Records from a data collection

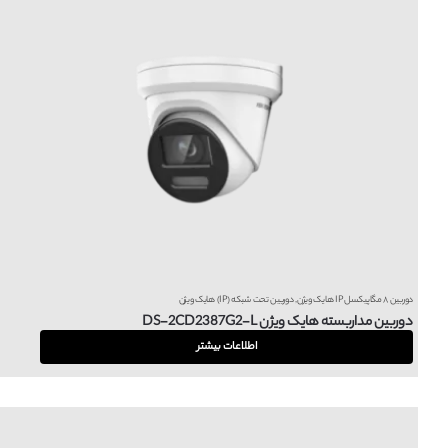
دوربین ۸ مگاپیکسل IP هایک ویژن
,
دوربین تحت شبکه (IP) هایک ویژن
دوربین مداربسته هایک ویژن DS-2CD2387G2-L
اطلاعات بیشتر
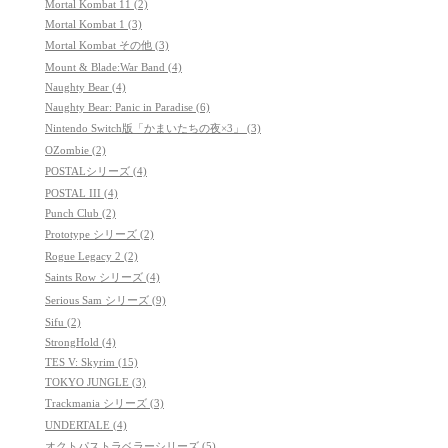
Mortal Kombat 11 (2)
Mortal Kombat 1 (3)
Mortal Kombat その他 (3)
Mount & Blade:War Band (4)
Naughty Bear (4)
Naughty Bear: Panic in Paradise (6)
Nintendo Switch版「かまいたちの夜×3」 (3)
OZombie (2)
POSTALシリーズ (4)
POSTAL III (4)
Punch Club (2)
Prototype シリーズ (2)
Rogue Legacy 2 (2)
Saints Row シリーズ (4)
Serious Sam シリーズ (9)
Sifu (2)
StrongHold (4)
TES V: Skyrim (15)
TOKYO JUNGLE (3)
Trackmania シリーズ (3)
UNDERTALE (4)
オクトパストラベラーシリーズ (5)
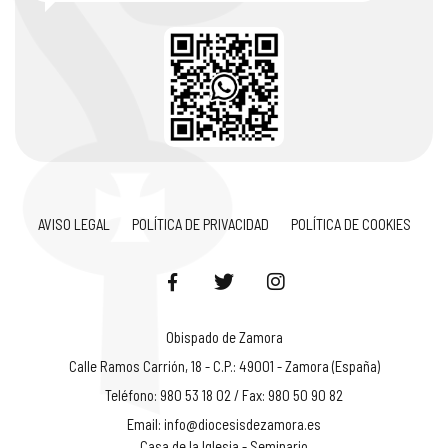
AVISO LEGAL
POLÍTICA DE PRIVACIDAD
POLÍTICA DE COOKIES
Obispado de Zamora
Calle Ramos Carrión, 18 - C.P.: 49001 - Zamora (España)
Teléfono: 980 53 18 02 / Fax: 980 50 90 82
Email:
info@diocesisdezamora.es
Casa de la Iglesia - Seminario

...

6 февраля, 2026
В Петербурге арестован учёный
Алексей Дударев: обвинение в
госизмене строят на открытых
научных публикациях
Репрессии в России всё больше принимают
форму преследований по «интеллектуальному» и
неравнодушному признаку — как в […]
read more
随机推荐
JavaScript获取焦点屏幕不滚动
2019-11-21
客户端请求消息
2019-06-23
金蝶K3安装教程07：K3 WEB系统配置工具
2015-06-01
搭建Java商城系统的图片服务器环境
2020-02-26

* YOUR TASK
In the records above, find the line with "Mortal Kombat 1 (3)" and the line with "Casa de la Iglesia - Seminario". Write out exactly those lines and every one between, with no pictures and no other lines.

* THE ANSWER
Mortal Kombat 1 (3)
Mortal Kombat その他 (3)
Mount & Blade:War Band (4)
Naughty Bear (4)
Naughty Bear: Panic in Paradise (6)
Nintendo Switch版「かまいたちの夜×3」 (3)
OZombie (2)
POSTALシリーズ (4)
POSTAL III (4)
Punch Club (2)
Prototype シリーズ (2)
Rogue Legacy 2 (2)
Saints Row シリーズ (4)
Serious Sam シリーズ (9)
Sifu (2)
StrongHold (4)
TES V: Skyrim (15)
TOKYO JUNGLE (3)
Trackmania シリーズ (3)
UNDERTALE (4)
オクトパストラベラーシリーズ (5)
AVISO LEGAL
POLÍTICA DE PRIVACIDAD
POLÍTICA DE COOKIES
Obispado de Zamora
Calle Ramos Carrión, 18 - C.P.: 49001 - Zamora (España)
Teléfono: 980 53 18 02 / Fax: 980 50 90 82
Email:
info@diocesisdezamora.es
Casa de la Iglesia - Seminario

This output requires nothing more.